Okay, on a serious note, maybe there is more to this bizarre Chinese act. Maybe they took the history of this region too seriously (can't blame them, unlike Indians, Chinese always took history very seriously). In this mountainous Himalayan region, in days of yore, ancient kingdoms used to demarcate their boundaries by leaving special diagrams ( usually eight in number and called måtrcakras - 'circles sacred to Mothers', as mentioned in Rajatarangini) engraved on rocks and boulders present at special locations, usually the 'gates' or mountain passes to the valley.

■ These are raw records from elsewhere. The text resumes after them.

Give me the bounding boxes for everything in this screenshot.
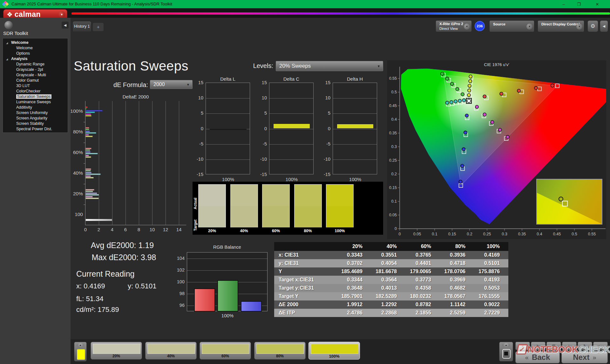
sidebar-item-screen-stability[interactable]: Screen Stability: [3, 121, 68, 126]
y-tick-label: 96: [173, 303, 185, 308]
sidebar-item-label: Screen Uniformity: [16, 111, 48, 115]
x-tick-label: 0.15: [448, 232, 456, 236]
cyan-de-bar: [85, 111, 95, 113]
de-formula-dropdown[interactable]: 2000▼: [150, 80, 193, 89]
level-button-80%[interactable]: 80%: [254, 342, 306, 360]
levels-dropdown[interactable]: 20% Sweeps▼: [276, 61, 383, 71]
blue-measured-point: [464, 131, 467, 134]
yellow-measured-point: [467, 93, 471, 97]
sidebar-item-spectral-power-dist-[interactable]: Spectral Power Dist.: [3, 126, 68, 132]
sidebar-item-screen-angularity[interactable]: Screen Angularity: [3, 116, 68, 121]
table-cell: 0.3969: [439, 276, 474, 284]
display-control-selector[interactable]: Direct Display Control ▼: [538, 20, 584, 32]
magenta-measured-point: [498, 128, 502, 131]
source-status-bar: [490, 21, 491, 32]
level-button-label: 80%: [254, 354, 305, 358]
pattern-window-panel[interactable]: ▲: [499, 342, 513, 361]
gear-icon[interactable]: ⚙: [587, 20, 598, 32]
calman-logo-text: calman: [15, 10, 41, 19]
tree-expand-icon[interactable]: ◢: [6, 57, 8, 62]
notebookcheck-logo-icon: ✓: [516, 344, 528, 354]
x-tick-label: 0: [399, 232, 401, 236]
table-row: ΔE ITP2.47862.28682.18552.52592.7229: [274, 309, 508, 317]
level-button-100%[interactable]: 100%: [308, 342, 360, 360]
sidebar-item-welcome[interactable]: ◢Welcome: [3, 40, 68, 45]
sidebar-item-screen-uniformity[interactable]: Screen Uniformity: [3, 110, 68, 116]
x-tick-label: 0.4: [537, 232, 542, 236]
rgb-balance-chart: 1041021009896100%: [187, 252, 268, 311]
sidebar-item-welcome[interactable]: Welcome: [3, 45, 68, 51]
sidebar-item-additivity[interactable]: Additivity: [3, 105, 68, 110]
sidebar-collapse-icon[interactable]: ◀: [62, 22, 69, 29]
sidebar-item-dynamic-range[interactable]: Dynamic Range: [3, 62, 68, 67]
toolbar-collapse-icon[interactable]: ◀: [600, 20, 608, 32]
red-measured-point: [483, 95, 486, 98]
source-dropdown-icon[interactable]: ▼: [526, 24, 532, 30]
delta_h-bar: [337, 124, 374, 129]
panel-up-arrow-icon[interactable]: ▲: [502, 343, 510, 347]
results-table: 20%40%60%80%100%x: CIE310.33430.35510.37…: [274, 242, 508, 317]
table-cell: 1.9912: [336, 300, 371, 309]
minimize-button[interactable]: –: [557, 0, 571, 8]
sidebar-item-options[interactable]: Options: [3, 51, 68, 56]
panel-up-arrow-icon[interactable]: ▲: [77, 343, 84, 347]
gridline: [166, 101, 166, 225]
display-control-dropdown-icon[interactable]: ▼: [576, 24, 582, 30]
table-cell: 0.4193: [474, 276, 508, 284]
gridline: [187, 259, 267, 259]
target-swatch: [199, 206, 226, 227]
table-row: x: CIE310.33430.35510.37650.39360.4169: [274, 251, 508, 259]
swatch-label: 100%: [326, 229, 354, 233]
sidebar-item-3d-lut[interactable]: 3D LUT: [3, 83, 68, 89]
y-tick-label: 0.2: [391, 172, 397, 176]
sidebar-item-grayscale-multi[interactable]: Grayscale - Multi: [3, 72, 68, 78]
sidebar-item-label: Grayscale - 2pt: [16, 67, 43, 72]
gridline: [206, 159, 250, 160]
sidebar-item-label: Options: [16, 51, 30, 56]
maximize-button[interactable]: ❐: [572, 0, 586, 8]
current-color-panel[interactable]: ▲: [74, 342, 87, 361]
level-button-60%[interactable]: 60%: [200, 342, 251, 360]
sidebar-item-color-gamut[interactable]: Color Gamut: [3, 78, 68, 83]
y-tick-label: 104: [173, 256, 185, 261]
calman-menu-arrow-icon[interactable]: ▼: [58, 11, 65, 18]
y-tick-label: -15: [191, 172, 203, 177]
green-measured-point: [441, 72, 444, 75]
add-tab-button[interactable]: +: [93, 23, 104, 31]
sidebar-item-colorchecker[interactable]: ColorChecker: [3, 89, 68, 94]
r-balance-bar: [194, 288, 215, 312]
rgb-balance-chart-title: RGB Balance: [187, 245, 268, 250]
meter-selector[interactable]: X-Rite i1Pro 2 Direct View ▼: [436, 20, 472, 32]
level-button-label: 40%: [146, 354, 196, 358]
swatch-60%: [262, 184, 290, 227]
current-color-swatch: [77, 349, 85, 360]
tree-expand-icon[interactable]: ◢: [6, 40, 8, 46]
blue-de-bar: [85, 172, 92, 173]
table-cell: 0.4401: [405, 259, 439, 267]
table-cell: 179.0065: [405, 267, 439, 276]
level-swatch: [256, 344, 304, 354]
delta-l-chart: 151050-5-10-15100%: [206, 83, 250, 174]
level-button-20%[interactable]: 20%: [91, 342, 142, 360]
x-tick-label: 14: [174, 227, 184, 232]
meter-count-badge[interactable]: 236: [475, 21, 485, 31]
pattern-window-icon[interactable]: [502, 349, 511, 359]
current-fl: fL: 51.34: [76, 295, 104, 303]
meter-dropdown-icon[interactable]: ▼: [464, 24, 470, 30]
swatch-40%: [230, 184, 258, 227]
sidebar-item-analysis[interactable]: ◢Analysis: [3, 56, 68, 62]
deltae2000-chart: 02468101214100%80%60%40%20%100: [85, 101, 186, 225]
source-selector[interactable]: Source ▼: [489, 20, 534, 32]
sidebar-orb-button[interactable]: [4, 21, 13, 29]
sidebar-item-saturation-sweeps[interactable]: Saturation Sweeps: [3, 94, 68, 99]
level-button-40%[interactable]: 40%: [145, 342, 197, 360]
tab-history-1[interactable]: History 1: [72, 21, 92, 31]
sidebar-item-luminance-sweeps[interactable]: Luminance Sweeps: [3, 99, 68, 105]
table-cell: 181.6678: [371, 267, 405, 276]
close-button[interactable]: ✕: [590, 0, 604, 8]
actual-target-swatch-strip: Actual Target 20%40%60%80%100%: [193, 182, 383, 235]
blue-de-bar: [85, 110, 103, 111]
target-swatch: [262, 206, 289, 227]
sidebar-item-grayscale-2pt[interactable]: Grayscale - 2pt: [3, 67, 68, 72]
meter-mode: Direct View: [439, 27, 458, 30]
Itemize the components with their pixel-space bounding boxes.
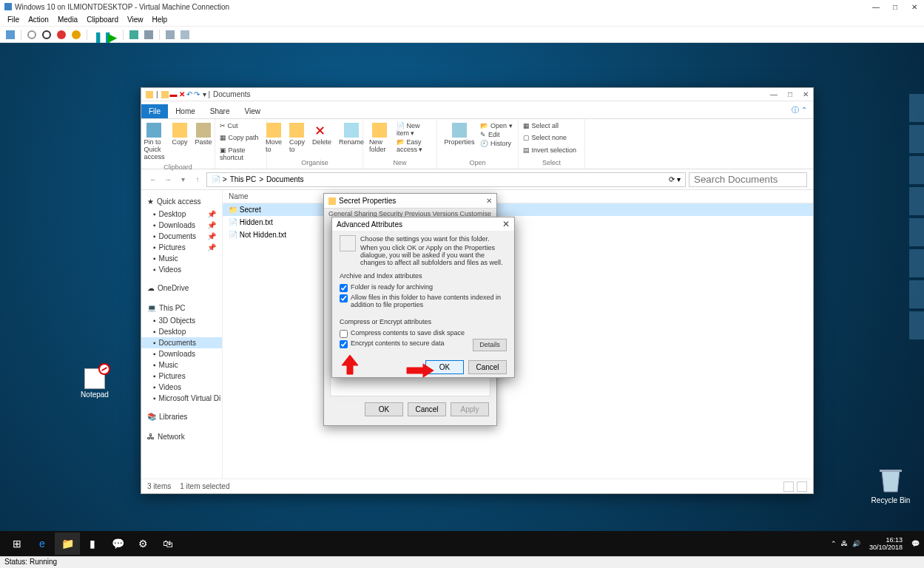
select-none-button[interactable]: ▢ Select none [523, 133, 567, 142]
nav-videos[interactable]: ▪ Videos [141, 264, 222, 275]
compress-checkbox[interactable]: Compress contents to save disk space [340, 328, 507, 339]
forward-button[interactable]: → [162, 175, 174, 183]
nav-pc-videos[interactable]: ▪ Videos [141, 382, 222, 393]
new-item-button[interactable]: 📄 New item ▾ [397, 121, 432, 138]
tab-share[interactable]: Share [203, 104, 237, 118]
menu-clipboard[interactable]: Clipboard [87, 16, 118, 24]
taskbar[interactable]: ⊞ e 📁 ▮ 💬 ⚙ 🛍 ⌃ 🖧 🔊 16:13 30/10/2018 💬 [0, 531, 924, 556]
index-checkbox[interactable]: Allow files in this folder to have conte… [340, 293, 507, 309]
tab-file[interactable]: File [141, 104, 168, 118]
explorer-minimize-button[interactable]: — [770, 90, 778, 98]
adv-cancel-button[interactable]: Cancel [468, 360, 507, 374]
nav-this-pc[interactable]: 💻 This PC [141, 301, 222, 315]
edge-icon[interactable]: e [30, 532, 55, 555]
icons-view-icon[interactable] [797, 481, 807, 492]
menu-help[interactable]: Help [152, 16, 167, 24]
delete-button[interactable]: ✕Delete [311, 121, 333, 147]
menu-media[interactable]: Media [58, 16, 78, 24]
select-all-button[interactable]: ▦ Select all [523, 121, 559, 130]
tb-pause-icon[interactable]: ❚❚ [93, 30, 102, 39]
nav-onedrive[interactable]: ☁ OneDrive [141, 281, 222, 295]
tb-ctrl-alt-del-icon[interactable] [6, 30, 15, 39]
properties-button[interactable]: Properties [442, 121, 476, 147]
adv-ok-button[interactable]: OK [425, 360, 464, 374]
rename-button[interactable]: Rename [337, 121, 365, 147]
tb-share-icon[interactable] [181, 30, 189, 39]
navigation-pane[interactable]: ★ Quick access ▪ Desktop📌 ▪ Downloads📌 ▪… [141, 190, 223, 479]
menu-file[interactable]: File [7, 16, 19, 24]
tb-shutdown-icon[interactable] [57, 30, 66, 39]
copy-path-button[interactable]: ▦ Copy path [220, 133, 259, 142]
back-button[interactable]: ← [147, 175, 159, 183]
nav-downloads[interactable]: ▪ Downloads📌 [141, 220, 222, 231]
up-button[interactable]: ↑ [192, 175, 203, 183]
ribbon-toggle-icon[interactable]: ⓘ ⌃ [786, 102, 813, 118]
minimize-button[interactable]: — [871, 3, 881, 11]
nav-pc-desktop[interactable]: ▪ Desktop [141, 326, 222, 337]
tb-checkpoint-icon[interactable] [129, 30, 138, 39]
tb-save-icon[interactable] [72, 30, 81, 39]
nav-pc-vdisk[interactable]: ▪ Microsoft Virtual Di [141, 393, 222, 404]
tb-reset-icon[interactable]: ▶ [108, 30, 117, 39]
properties-cancel-button[interactable]: Cancel [408, 402, 446, 416]
taskbar-clock[interactable]: 16:13 30/10/2018 [869, 536, 903, 551]
close-button[interactable]: ✕ [909, 3, 920, 11]
copy-to-button[interactable]: Copy to [288, 121, 306, 155]
nav-quick-access[interactable]: ★ Quick access [141, 195, 222, 209]
paste-button[interactable]: Paste [194, 121, 214, 147]
details-view-icon[interactable] [783, 481, 794, 492]
adv-close-button[interactable]: ✕ [502, 219, 510, 229]
network-icon[interactable]: 🖧 [841, 540, 848, 547]
desktop-icon-notepad[interactable]: Notepad [72, 368, 117, 399]
copy-button[interactable]: Copy [170, 121, 189, 147]
cut-button[interactable]: ✂ Cut [220, 121, 238, 130]
invert-selection-button[interactable]: ▤ Invert selection [523, 146, 576, 155]
nav-libraries[interactable]: 📚 Libraries [141, 410, 222, 424]
settings-icon[interactable]: ⚙ [130, 532, 155, 555]
explorer-taskbar-icon[interactable]: 📁 [55, 532, 80, 555]
recent-button[interactable]: ▾ [177, 175, 189, 183]
history-button[interactable]: 🕘 History [480, 139, 512, 148]
nav-documents[interactable]: ▪ Documents📌 [141, 231, 222, 242]
volume-icon[interactable]: 🔊 [852, 540, 860, 547]
terminal-icon[interactable]: ▮ [80, 532, 105, 555]
easy-access-button[interactable]: 📂 Easy access ▾ [397, 138, 432, 154]
address-bar[interactable]: 📄 > This PC> Documents ⟳ ▾ [206, 172, 686, 187]
tb-start-icon[interactable] [27, 30, 36, 39]
tab-home[interactable]: Home [168, 104, 203, 118]
explorer-titlebar[interactable]: | ▬ ✕ ↶ ↷ ▾ | Documents — □ ✕ [141, 88, 813, 101]
properties-ok-button[interactable]: OK [365, 402, 403, 416]
nav-pc-music[interactable]: ▪ Music [141, 359, 222, 371]
qat-icon[interactable] [161, 91, 169, 98]
start-button[interactable]: ⊞ [4, 532, 30, 555]
nav-music[interactable]: ▪ Music [141, 253, 222, 264]
explorer-maximize-button[interactable]: □ [788, 90, 792, 98]
nav-3d[interactable]: ▪ 3D Objects [141, 315, 222, 326]
nav-pc-documents[interactable]: ▪ Documents [141, 337, 222, 348]
nav-pictures[interactable]: ▪ Pictures📌 [141, 242, 222, 253]
mail-icon[interactable]: 💬 [105, 532, 130, 555]
tray-icon[interactable]: ⌃ [831, 540, 837, 547]
encrypt-checkbox[interactable]: Encrypt contents to secure data [340, 339, 473, 349]
store-icon[interactable]: 🛍 [155, 532, 181, 555]
nav-network[interactable]: 🖧 Network [141, 430, 222, 444]
new-folder-button[interactable]: New folder [368, 121, 392, 155]
vm-desktop[interactable]: Notepad Recycle Bin | ▬ ✕ ↶ ↷ ▾ | Docume… [0, 43, 924, 556]
action-center-icon[interactable]: 💬 [911, 540, 920, 547]
nav-pc-pictures[interactable]: ▪ Pictures [141, 371, 222, 382]
edit-button[interactable]: ✎ Edit [480, 130, 512, 139]
file-row-hidden[interactable]: 📄 Hidden.txt [223, 216, 813, 229]
nav-desktop[interactable]: ▪ Desktop📌 [141, 209, 222, 220]
file-row-nothidden[interactable]: 📄 Not Hidden.txt [223, 229, 813, 241]
pin-quick-access-button[interactable]: Pin to Quick access [142, 121, 166, 162]
menu-action[interactable]: Action [28, 16, 49, 24]
move-to-button[interactable]: Move to [264, 121, 283, 155]
details-button[interactable]: Details [473, 339, 507, 351]
tb-turnoff-icon[interactable] [42, 30, 51, 39]
search-input[interactable] [689, 172, 807, 187]
properties-apply-button[interactable]: Apply [451, 402, 489, 416]
properties-close-button[interactable]: ✕ [486, 197, 492, 205]
tb-revert-icon[interactable] [144, 30, 153, 39]
file-list[interactable]: Name Date modified Type Size 📁 Secret 📄 … [223, 190, 813, 479]
archive-checkbox[interactable]: Folder is ready for archiving [340, 283, 507, 293]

So may be these Chinese are mocking India in a very subtle manner. Maybe before moving to more basic, powerful and finalistic method of demarcating boundary - men pissing on rocks and boulders, maybe, just maybe we can try that old Indian device used for claiming space- leaving handkerchief at the desired spot first. It works fine in Blueline buses of Dilli. Maybe it will work at the borders. But then its not a very practical solution because the Handkerchief solution works only till you later show up to actually claim the spot, so men will have to be deployed to guard the piece of cloth (Is flag a piece of cloth?). (Also the wind may blow the Hankies at such outdoor locations.). But if you think about it, may be that's how the two sides first decided the locations to be manned, and built posts. Since we still haven't decided our borders after all these years of talk (Damn Angreez people for eternity! Do we always have to fight to settle these things?), may be we can let a unbiased, well-fed, drunk horse decide the border.
* Wily Chinese! The Chinese text on the boulder actually translates as cryptic, 'In Yellow River'. So, maybe we can write enigmatic 'Dr.Bengali' on the same boulder in place of 'India'.